# Free kit.



## justinhcase (Aug 10, 2021)

I have been offered some funding for equipment.
But it is a bit out of my knowledge.
"Electron microscopy can potentially help open up other markets for you, that is precisely what our project is aiming to achieve; using funding from HM Government/the EU to support SMEs to grow their business. We'd love to talk to you about this, and see how exactly we can be of service. "
I believe they are basically very powerful XRF able to analyse very small structures for their characteristic fluorescence under X-ray.
Might anyone have some advice before I go and talk with them? 
Or at least recommend some study material, so I am not completely ill-informed before going in.
J


----------



## Lino1406 (Aug 10, 2021)

Electron microscope needs a lot of attention and maintenance. Specimen preparation is laborious. Probably yearly calibration. Be sure to define your specific needs (crystal structure?) for it


----------



## justinhcase (Aug 11, 2021)

Lino1406 said:


> Electron microscope needs a lot of attention and maintenance. Specimen preparation is laborious. Probably yearly calibration. Be sure to define your specific needs (crystal structure?) for it


Yes, I think I will have to ask about training and how they envisage someone utilising their equipment in the real world before moving on to equipment.
It must help you find value that would previously be beyond your ability to, or offer a service to a client that is willing to pay you.
Both are quite hard to find.
Let us hope they have some good suggestions.


----------



## Lou (Aug 11, 2021)

I used to do a bit of this in college (taking photos of nanometer scale fibers and such). I’ve also owned one.

In my opinion, it’s only useful for imaging and getting rough elemental readings from the back scatter for very small points.

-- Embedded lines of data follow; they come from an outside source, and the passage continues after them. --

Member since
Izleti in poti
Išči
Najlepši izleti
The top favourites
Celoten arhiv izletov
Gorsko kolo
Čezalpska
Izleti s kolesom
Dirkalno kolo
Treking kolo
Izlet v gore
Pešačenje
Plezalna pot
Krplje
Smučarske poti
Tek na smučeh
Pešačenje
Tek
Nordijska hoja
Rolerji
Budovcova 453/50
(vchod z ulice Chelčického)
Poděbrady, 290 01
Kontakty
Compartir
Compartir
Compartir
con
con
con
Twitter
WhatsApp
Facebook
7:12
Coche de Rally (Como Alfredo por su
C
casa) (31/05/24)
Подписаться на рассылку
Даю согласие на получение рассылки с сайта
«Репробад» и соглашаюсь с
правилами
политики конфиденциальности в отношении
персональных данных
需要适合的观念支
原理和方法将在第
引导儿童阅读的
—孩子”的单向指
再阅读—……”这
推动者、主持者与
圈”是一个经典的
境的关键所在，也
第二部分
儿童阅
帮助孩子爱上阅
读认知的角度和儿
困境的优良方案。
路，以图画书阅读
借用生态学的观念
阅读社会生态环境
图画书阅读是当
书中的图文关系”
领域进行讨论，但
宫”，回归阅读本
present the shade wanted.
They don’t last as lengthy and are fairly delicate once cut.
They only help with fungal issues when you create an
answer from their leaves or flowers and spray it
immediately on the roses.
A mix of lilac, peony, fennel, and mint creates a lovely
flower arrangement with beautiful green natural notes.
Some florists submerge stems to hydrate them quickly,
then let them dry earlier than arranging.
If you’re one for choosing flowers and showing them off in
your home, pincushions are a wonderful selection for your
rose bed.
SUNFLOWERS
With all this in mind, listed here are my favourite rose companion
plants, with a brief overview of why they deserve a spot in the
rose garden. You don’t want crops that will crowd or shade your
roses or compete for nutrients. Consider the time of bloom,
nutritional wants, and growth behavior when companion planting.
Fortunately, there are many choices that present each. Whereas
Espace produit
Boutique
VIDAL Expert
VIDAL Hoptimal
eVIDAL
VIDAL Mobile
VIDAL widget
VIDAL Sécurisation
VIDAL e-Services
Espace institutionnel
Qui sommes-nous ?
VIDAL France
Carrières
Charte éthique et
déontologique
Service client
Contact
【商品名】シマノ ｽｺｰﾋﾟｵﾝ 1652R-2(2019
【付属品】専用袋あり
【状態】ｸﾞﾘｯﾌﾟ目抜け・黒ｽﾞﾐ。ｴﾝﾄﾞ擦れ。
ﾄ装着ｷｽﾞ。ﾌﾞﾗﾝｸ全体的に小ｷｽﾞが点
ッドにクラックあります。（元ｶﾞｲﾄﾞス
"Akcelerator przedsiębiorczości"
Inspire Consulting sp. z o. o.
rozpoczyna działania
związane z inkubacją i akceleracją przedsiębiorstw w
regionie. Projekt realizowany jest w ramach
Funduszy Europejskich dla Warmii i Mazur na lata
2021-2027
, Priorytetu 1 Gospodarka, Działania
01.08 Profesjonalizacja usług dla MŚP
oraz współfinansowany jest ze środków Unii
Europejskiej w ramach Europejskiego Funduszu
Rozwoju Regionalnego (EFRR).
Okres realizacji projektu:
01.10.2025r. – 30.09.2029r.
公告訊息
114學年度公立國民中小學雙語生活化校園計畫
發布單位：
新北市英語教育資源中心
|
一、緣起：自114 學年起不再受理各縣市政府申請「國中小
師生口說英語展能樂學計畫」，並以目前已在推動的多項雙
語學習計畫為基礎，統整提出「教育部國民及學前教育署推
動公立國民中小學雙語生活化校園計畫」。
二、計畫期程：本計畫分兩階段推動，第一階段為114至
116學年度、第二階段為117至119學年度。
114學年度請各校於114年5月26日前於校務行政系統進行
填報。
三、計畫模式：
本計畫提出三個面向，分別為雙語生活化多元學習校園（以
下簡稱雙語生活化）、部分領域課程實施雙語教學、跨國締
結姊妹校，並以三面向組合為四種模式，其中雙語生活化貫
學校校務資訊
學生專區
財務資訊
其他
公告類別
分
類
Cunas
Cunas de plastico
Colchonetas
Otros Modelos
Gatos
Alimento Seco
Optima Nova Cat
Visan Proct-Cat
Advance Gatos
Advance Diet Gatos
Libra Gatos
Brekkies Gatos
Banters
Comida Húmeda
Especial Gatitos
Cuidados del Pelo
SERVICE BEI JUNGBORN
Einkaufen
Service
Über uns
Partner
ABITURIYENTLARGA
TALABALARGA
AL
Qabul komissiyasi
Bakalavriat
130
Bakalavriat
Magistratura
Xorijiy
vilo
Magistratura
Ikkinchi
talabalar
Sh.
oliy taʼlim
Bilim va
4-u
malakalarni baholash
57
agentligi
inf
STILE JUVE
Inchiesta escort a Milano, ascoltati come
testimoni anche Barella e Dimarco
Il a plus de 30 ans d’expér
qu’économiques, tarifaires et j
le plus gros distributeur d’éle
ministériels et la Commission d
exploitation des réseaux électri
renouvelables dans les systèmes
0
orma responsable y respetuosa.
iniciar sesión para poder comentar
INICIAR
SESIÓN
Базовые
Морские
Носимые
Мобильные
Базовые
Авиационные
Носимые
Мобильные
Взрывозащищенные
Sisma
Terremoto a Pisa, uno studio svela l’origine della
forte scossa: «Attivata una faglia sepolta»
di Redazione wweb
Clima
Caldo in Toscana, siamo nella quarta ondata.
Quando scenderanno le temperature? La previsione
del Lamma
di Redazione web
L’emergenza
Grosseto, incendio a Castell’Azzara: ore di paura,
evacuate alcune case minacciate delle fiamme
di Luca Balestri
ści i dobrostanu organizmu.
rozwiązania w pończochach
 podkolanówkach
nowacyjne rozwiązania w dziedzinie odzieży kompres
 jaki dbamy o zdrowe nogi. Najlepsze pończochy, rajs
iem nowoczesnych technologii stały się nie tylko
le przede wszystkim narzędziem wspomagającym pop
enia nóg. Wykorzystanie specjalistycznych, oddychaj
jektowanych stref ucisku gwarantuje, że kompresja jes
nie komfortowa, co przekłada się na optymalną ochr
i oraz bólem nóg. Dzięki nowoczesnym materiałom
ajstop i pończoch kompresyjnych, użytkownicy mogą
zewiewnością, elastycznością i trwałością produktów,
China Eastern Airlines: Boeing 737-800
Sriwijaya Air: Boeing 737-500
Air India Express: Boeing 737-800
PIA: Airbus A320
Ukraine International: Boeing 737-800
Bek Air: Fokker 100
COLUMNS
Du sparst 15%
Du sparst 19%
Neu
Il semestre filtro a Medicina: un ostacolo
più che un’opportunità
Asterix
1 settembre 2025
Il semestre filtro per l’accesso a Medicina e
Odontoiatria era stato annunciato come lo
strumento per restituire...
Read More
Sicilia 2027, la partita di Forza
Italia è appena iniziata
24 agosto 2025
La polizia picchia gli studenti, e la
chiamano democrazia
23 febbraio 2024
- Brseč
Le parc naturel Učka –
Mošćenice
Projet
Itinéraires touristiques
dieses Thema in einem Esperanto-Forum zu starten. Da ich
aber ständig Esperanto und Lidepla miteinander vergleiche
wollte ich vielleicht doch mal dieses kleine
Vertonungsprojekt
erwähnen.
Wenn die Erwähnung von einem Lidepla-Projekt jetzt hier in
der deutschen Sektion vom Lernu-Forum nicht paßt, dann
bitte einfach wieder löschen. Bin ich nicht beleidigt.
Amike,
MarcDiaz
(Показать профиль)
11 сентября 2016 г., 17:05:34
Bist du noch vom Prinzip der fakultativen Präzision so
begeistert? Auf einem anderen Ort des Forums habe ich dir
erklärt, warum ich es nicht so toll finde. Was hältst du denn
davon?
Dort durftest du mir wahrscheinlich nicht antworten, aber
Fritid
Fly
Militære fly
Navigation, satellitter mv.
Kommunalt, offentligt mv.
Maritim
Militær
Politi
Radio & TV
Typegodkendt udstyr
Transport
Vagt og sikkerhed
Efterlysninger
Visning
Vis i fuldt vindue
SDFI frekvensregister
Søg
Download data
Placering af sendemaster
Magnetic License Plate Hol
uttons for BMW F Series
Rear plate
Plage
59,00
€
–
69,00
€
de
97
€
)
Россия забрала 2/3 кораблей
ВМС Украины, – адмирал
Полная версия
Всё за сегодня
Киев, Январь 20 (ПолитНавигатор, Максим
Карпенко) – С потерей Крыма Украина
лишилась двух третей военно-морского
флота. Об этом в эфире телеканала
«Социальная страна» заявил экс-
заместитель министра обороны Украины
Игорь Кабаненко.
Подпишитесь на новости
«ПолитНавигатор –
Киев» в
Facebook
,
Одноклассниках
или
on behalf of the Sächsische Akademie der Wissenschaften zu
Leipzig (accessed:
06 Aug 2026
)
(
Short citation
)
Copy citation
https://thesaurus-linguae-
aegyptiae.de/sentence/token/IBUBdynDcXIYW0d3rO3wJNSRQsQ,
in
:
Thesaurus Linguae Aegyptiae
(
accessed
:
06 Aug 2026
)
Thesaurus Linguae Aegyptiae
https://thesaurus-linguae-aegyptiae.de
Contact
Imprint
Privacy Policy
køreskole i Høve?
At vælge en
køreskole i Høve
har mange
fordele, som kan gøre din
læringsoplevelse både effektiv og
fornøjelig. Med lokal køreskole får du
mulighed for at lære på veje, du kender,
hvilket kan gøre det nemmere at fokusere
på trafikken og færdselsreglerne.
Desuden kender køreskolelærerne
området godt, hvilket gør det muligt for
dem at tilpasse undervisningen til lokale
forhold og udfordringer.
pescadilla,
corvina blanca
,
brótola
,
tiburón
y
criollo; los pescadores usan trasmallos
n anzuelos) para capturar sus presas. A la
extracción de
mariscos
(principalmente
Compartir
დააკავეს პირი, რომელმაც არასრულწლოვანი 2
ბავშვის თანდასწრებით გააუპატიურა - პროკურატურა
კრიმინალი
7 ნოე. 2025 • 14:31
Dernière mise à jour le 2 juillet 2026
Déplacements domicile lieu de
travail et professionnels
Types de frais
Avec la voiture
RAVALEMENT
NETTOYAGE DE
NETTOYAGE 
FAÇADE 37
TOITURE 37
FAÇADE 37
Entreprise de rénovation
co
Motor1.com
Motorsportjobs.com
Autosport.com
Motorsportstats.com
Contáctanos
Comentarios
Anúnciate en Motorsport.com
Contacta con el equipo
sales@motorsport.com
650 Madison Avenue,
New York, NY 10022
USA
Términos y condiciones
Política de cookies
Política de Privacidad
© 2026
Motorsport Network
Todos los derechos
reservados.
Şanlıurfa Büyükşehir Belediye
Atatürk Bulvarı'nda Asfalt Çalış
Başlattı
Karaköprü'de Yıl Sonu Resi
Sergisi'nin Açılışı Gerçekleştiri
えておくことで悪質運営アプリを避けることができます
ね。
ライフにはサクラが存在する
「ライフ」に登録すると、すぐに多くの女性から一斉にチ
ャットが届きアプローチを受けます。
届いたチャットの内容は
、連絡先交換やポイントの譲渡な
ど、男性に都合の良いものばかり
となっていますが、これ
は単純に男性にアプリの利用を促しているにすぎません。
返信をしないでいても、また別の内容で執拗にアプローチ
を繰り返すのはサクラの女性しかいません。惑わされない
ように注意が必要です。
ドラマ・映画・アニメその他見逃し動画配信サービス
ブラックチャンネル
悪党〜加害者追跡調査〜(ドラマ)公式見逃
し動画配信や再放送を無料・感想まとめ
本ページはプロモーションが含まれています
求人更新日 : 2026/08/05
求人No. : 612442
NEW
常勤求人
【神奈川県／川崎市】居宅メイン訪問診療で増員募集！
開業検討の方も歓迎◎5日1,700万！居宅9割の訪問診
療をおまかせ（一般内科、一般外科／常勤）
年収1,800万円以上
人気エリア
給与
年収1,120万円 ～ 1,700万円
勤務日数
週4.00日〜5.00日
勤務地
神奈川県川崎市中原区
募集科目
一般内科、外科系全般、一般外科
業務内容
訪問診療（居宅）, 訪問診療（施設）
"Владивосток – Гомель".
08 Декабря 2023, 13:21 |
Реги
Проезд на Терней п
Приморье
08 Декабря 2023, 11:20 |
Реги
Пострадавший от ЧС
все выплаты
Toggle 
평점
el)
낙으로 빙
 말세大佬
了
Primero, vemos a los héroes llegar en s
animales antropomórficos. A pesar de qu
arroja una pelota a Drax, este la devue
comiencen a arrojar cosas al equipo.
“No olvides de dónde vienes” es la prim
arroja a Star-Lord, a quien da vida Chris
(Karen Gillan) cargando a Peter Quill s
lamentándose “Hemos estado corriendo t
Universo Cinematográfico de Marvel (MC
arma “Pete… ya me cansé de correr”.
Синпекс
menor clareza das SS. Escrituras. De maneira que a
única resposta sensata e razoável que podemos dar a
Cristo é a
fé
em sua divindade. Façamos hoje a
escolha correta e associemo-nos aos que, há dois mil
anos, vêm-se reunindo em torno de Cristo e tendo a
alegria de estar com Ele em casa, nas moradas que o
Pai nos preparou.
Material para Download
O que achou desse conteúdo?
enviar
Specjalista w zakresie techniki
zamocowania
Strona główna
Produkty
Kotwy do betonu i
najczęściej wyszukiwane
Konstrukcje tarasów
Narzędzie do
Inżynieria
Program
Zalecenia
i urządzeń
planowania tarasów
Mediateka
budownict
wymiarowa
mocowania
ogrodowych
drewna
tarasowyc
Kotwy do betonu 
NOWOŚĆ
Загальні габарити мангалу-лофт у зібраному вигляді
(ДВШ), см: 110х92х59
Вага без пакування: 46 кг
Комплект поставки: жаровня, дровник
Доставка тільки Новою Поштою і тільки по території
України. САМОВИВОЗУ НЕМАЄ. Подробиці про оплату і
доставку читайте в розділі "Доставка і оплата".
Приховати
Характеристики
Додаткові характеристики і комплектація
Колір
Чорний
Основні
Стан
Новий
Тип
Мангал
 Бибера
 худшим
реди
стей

I wouldn’t take an assay from it as being anything other than qualitative unless the bulk seemed extremely homogeneous.


----------



## justinhcase (Aug 12, 2021)

Lou said:


> I used to do a bit of this in college (taking photos of nanometer scale fibers and such). I’ve also owned one.
> 
> In my opinion, it’s only useful for imaging and getting rough elemental readings from the back scatter for very small points.
> 
> I wouldn’t take an assay from it as being anything other than qualitative unless the bulk seemed extremely homogeneous.



Well, they came back and recommended some reading.
"You can indeed use an electron microscope for imaging and material characterisation. There are a number of quantitative techniques available within a scanning electron microscope (SEM), including those that can determine precise chemical composition (EDS or WDS) or even crystal structure (EBSD). We can analyse materials in 2D using SEM, or 3D using FIB-SEM.
We have some overviews of each technique, including animations to help support the theory behind it all, on our website.
There are also a number of good overview websites speaking more generally about electron microscopy online, for example; https://www.nanoscience.com/techniques/scanning-electron-microscopy/"
I will try to get my head around it and attend a few of their lectures before looking at kit.


----------



## g_axelsson (Aug 12, 2021)

As an owner of an electron microscope I know a lot about it.
I don't see a lot of uses in gold refining. You could use it as an overpriced XRF or take neat pictures of your gold or silver powder.

It's a wonderful instrument to decide if a powder sample is made of similar sized particles or if it varies a lot, if an alloy is coarse crystalline or fine, heat damage to welds, surface smoothness... and so on.
With an XRF attachment you can analyze the composition of different phases of an alloy, finding out where in a cell (a living cell) different elements are concentrated.
For geology it's a wonderful tool to decide which minerals is in a rock sample. Especially if you have an EBSD to find out the crystal structure. It demands polished samples with a conductive coating so sample preparation takes time and requires specialist equipment.

But for refining, if I would wish for some instruments then a hand-held XRF gun would top it before an AAS (atomic absorption spectrometer) and an ICP-MS (mass spectrometer). You could probably buy all three for the same price as for a SEM.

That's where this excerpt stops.